“Take care,” said Zorzi; “it is not annealed. It may fly.”
“Oh!” exclaimed Giovanni. “Have you just made it?”
“Yes.”
“It is the finest glass I ever saw. It is much better than what they had in the main furnaces the day you were hurt. Did you not find it so yourself, in working with it?”
Zorzi began to feel anxious as to the result of so much questioning. Whatever happened he must hide from Giovanni the fact that he had discovered a new glass of his own.
“Yes,” he answered, with affected indifference. “I thought it was unusually good. I daresay there may be some slight difference in the proportions.”
“Do you mean to say that my father does not follow any exact rule?”
“Oh yes. But he is always making experiments.”
“He mixes all the materials for the main furnaces himself, does he not?” inquired Giovanni.
“Yes. He does it alone, in the room that is kept locked. When he has finished, the men come and carry out the barrows. The materials are stirred and mixed together outside.”
“Yes. I do it in the same way myself. Have you ever helped my father in that work?”
“No, certainly not. If I had helped him once, I should know the secret.” Zorzi smiled.
“But if you do not know the secret,” said Giovanni unexpectedly, “how did you make this glass?”
He held up the phial.
“Why do you suppose that I made it?” Zorzi felt himself growing pale. “The master has supplies of everything here in the laboratory and in the little room where I sleep.”

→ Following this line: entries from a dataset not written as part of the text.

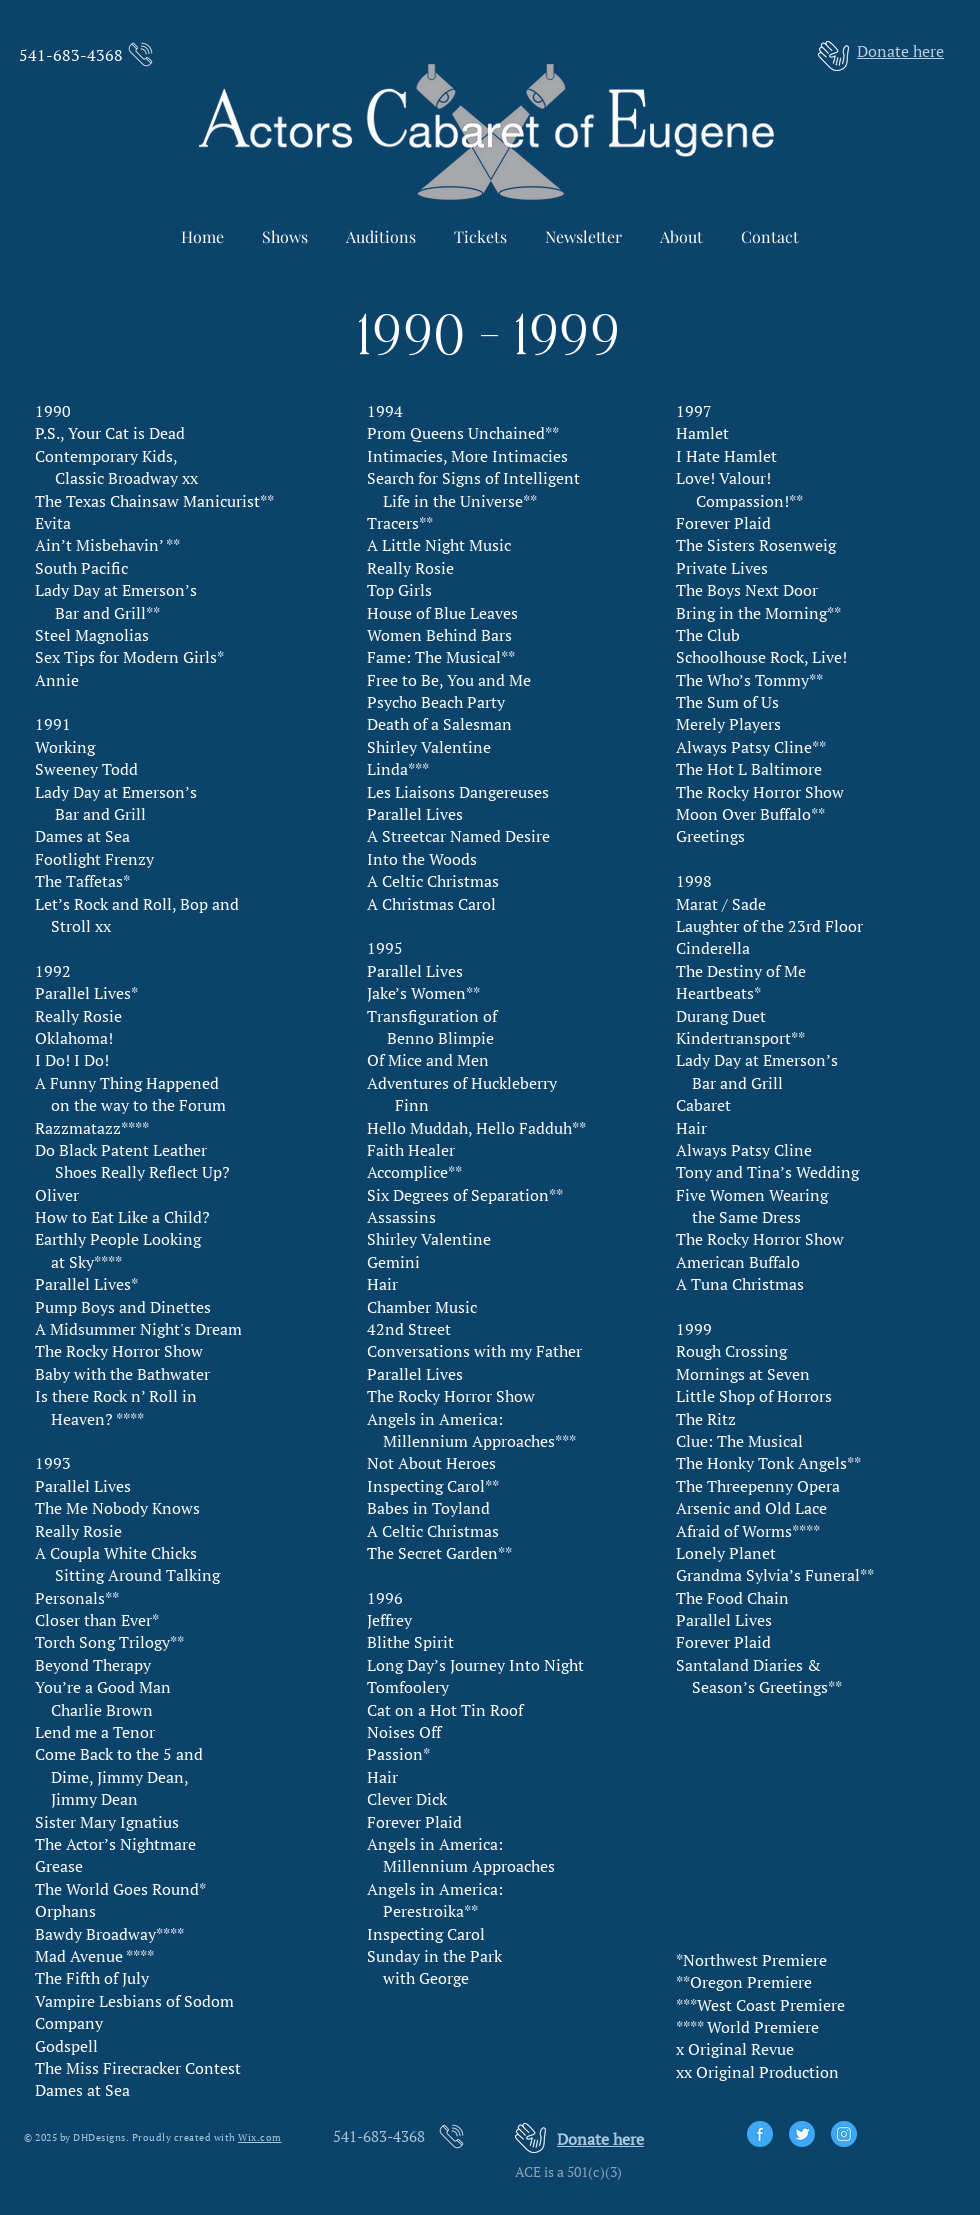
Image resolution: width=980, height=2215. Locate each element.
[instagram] (844, 2134)
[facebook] (760, 2134)
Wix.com (260, 2137)
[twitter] (802, 2134)
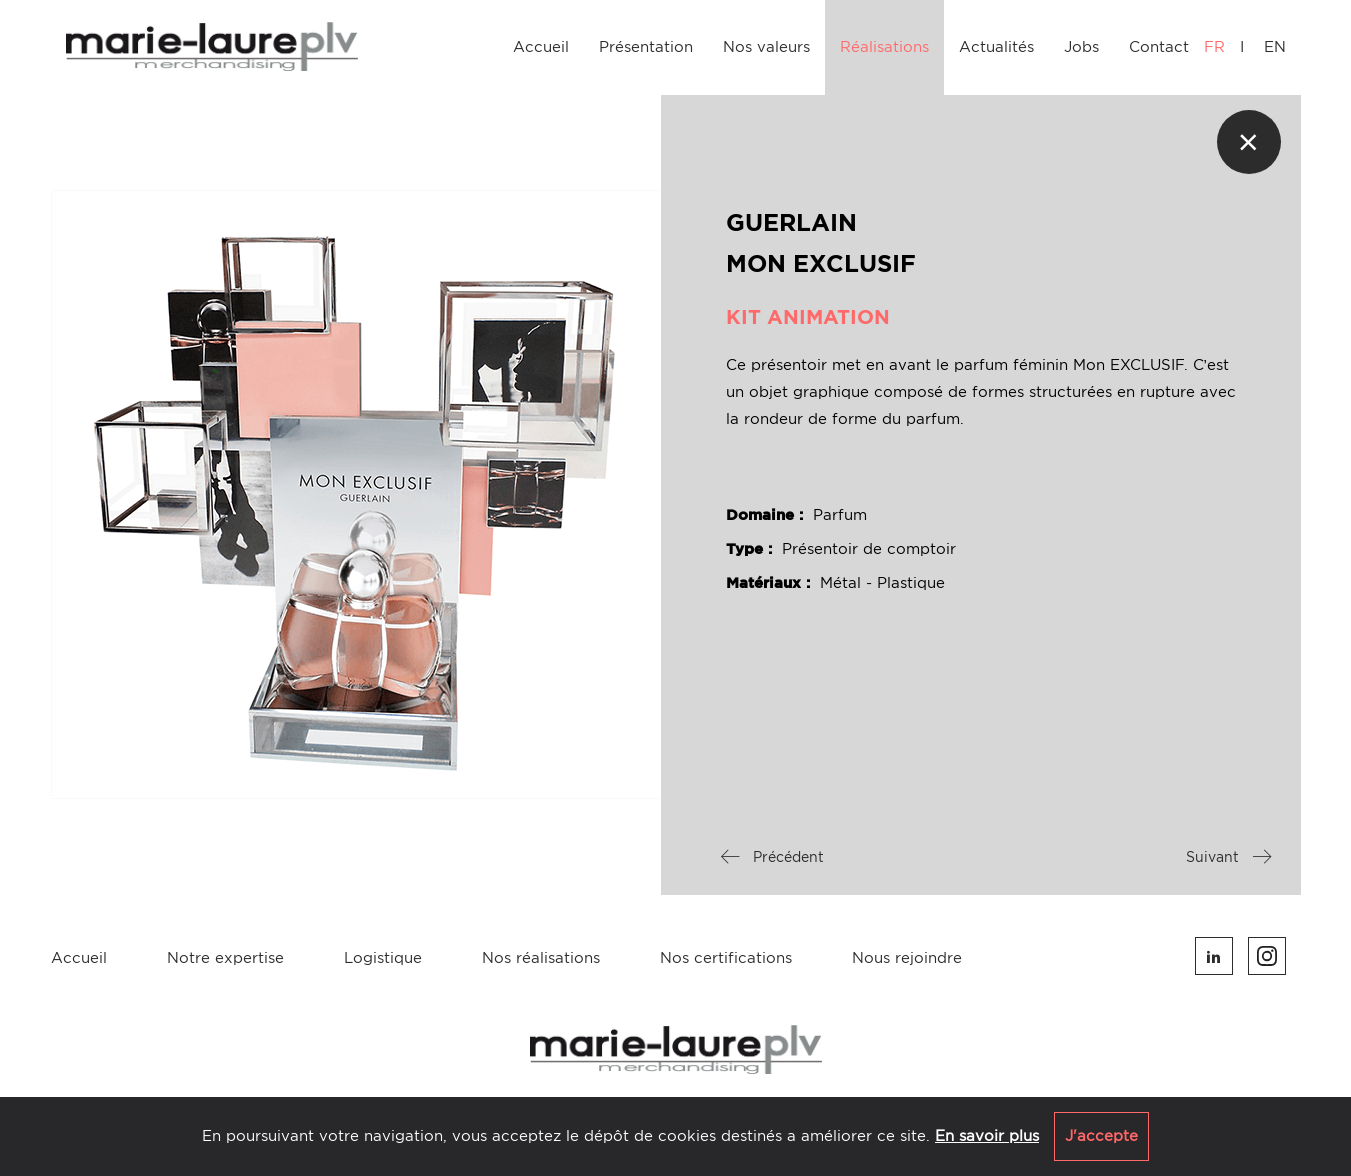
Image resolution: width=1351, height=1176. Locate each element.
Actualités (996, 47)
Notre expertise (225, 958)
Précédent (772, 857)
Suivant (1228, 857)
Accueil (541, 47)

“Is there white glass here too?”
“Of course!” answered Zorzi readily. “There is half a jar of it in my room. We keep it there so that the night boys may not steal it a little at a time.”
“I see,” answered Giovanni. “That is very sensible.”
He was firmly convinced that if he asked Zorzi any more direct question, the answer would be a falsehood, and he applauded himself for stopping at the point he had reached in his inquiries. For he was an experienced glass-maker and was perfectly sure that the phial was not made from Beroviero’s ordinary glass. It followed that Zorzi had used the precious book, and Giovanni inferred that the rest was a lucky accident.
“Will you sell me one of those beautiful things you have in the oven?” Giovanni asked, in an insinuating tone.
Zorzi hesitated. The master had often paid him a fair price for objects he had made, and which were used in Beroviero’s house, as has been told. Zorzi did not wish to irritate Giovanni by refusing, and after all, there was no great difference between being paid by old Beroviero or by his son. The fact that he worked in glass, which had been an open secret among the workmen for a long time, was now no secret at all. The question was rather as to his right, being Beroviero’s trusted assistant, to sell anything out of the house.